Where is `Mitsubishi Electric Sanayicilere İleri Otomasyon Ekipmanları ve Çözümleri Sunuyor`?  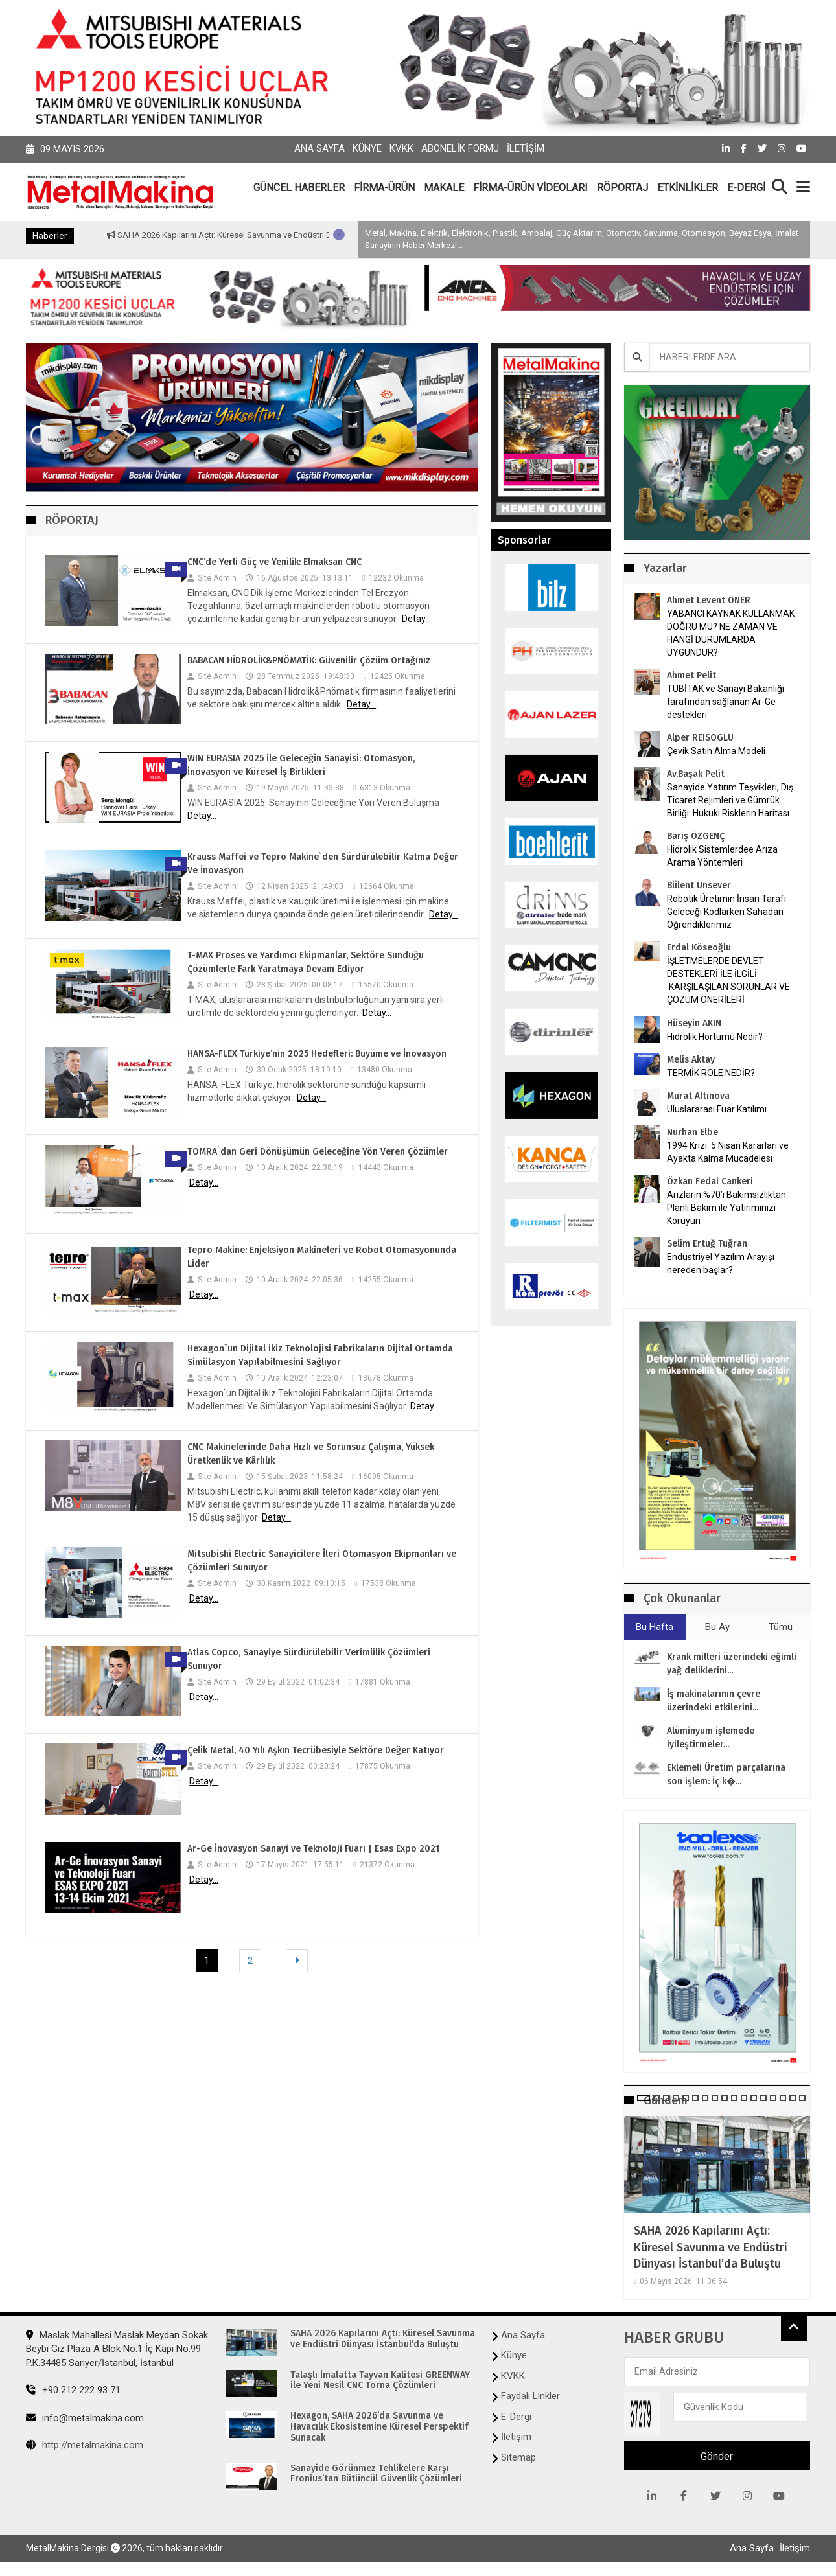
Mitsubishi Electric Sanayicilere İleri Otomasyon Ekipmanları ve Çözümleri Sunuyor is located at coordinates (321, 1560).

· · · · · · ·

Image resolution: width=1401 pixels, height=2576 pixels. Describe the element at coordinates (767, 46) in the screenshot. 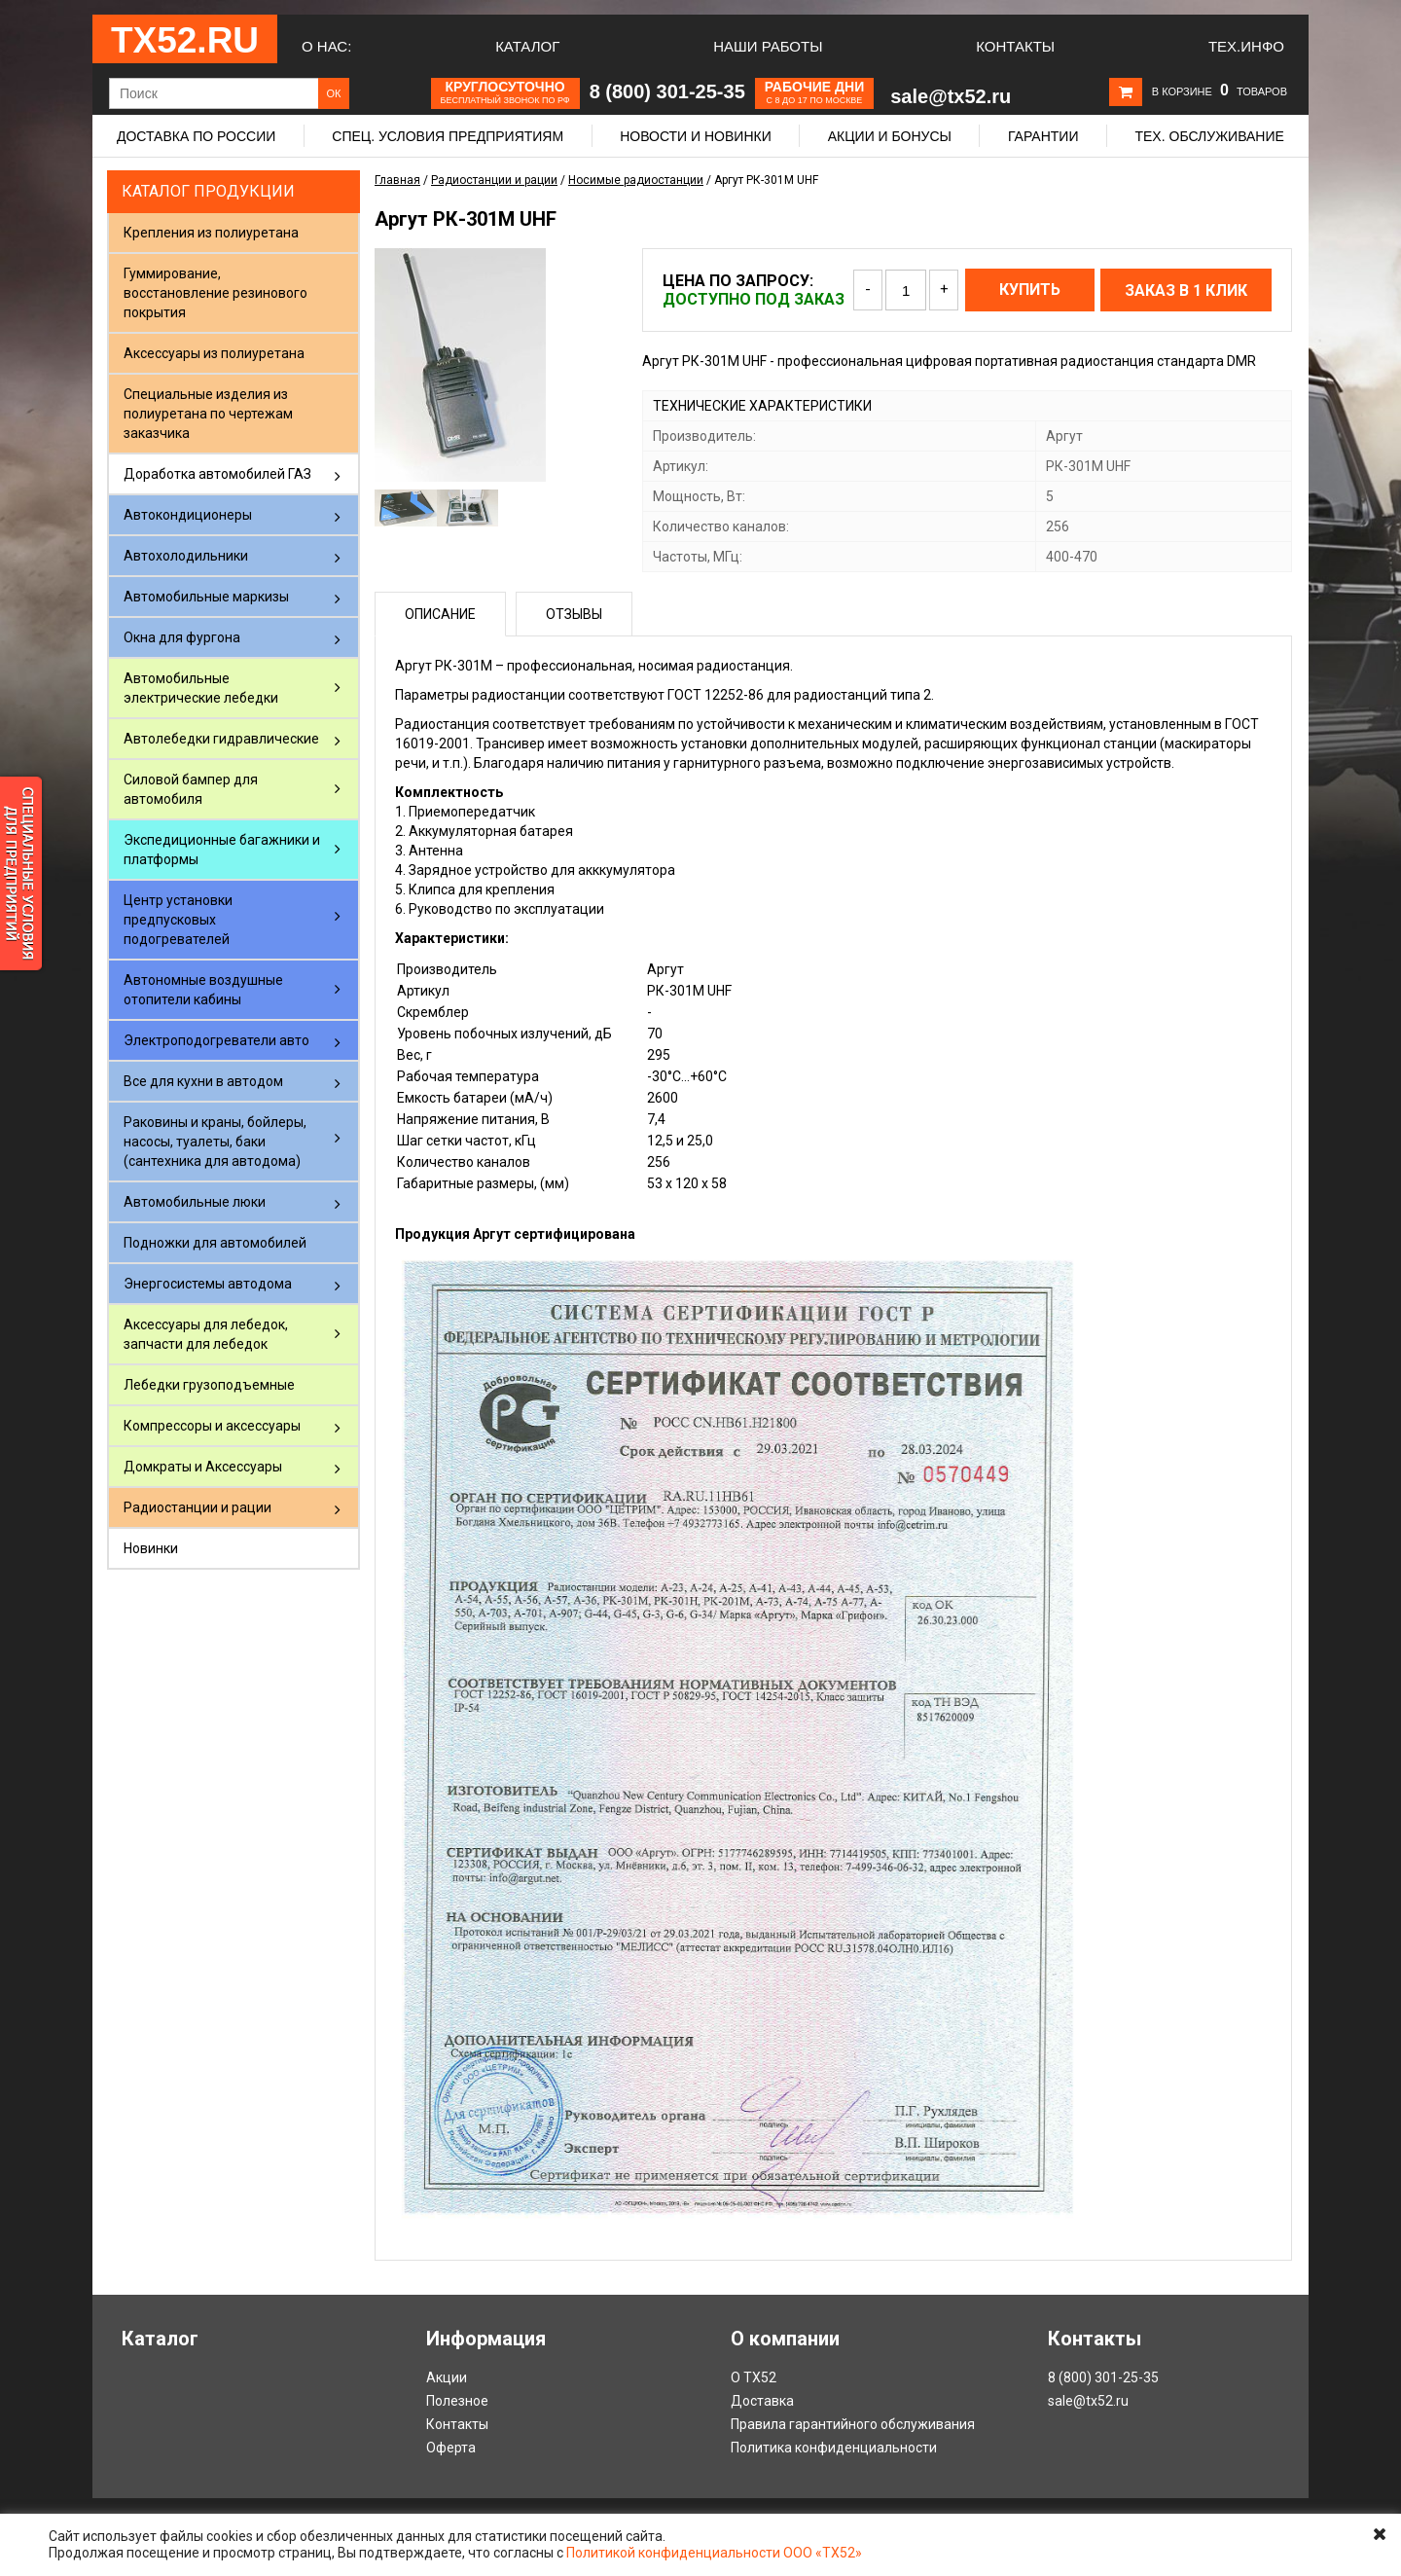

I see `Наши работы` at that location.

· · · · · · ·

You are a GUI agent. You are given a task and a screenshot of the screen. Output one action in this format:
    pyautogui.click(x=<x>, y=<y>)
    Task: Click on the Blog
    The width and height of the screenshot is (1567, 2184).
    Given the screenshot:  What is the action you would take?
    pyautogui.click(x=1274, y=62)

· · · · · · ·

TASK DIRECTIONS:
In the listing above, find the line containing "You are a GUI" and the line containing "The width and", then repeat those two lines and everything between them exactly.

ANSWER TO THE PROBLEM:
You are a GUI agent. You are given a task and a screenshot of the screen. Output one action in this format:
    pyautogui.click(x=<x>, y=<y>)
    Task: Click on the Blog
    The width and height of the screenshot is (1567, 2184).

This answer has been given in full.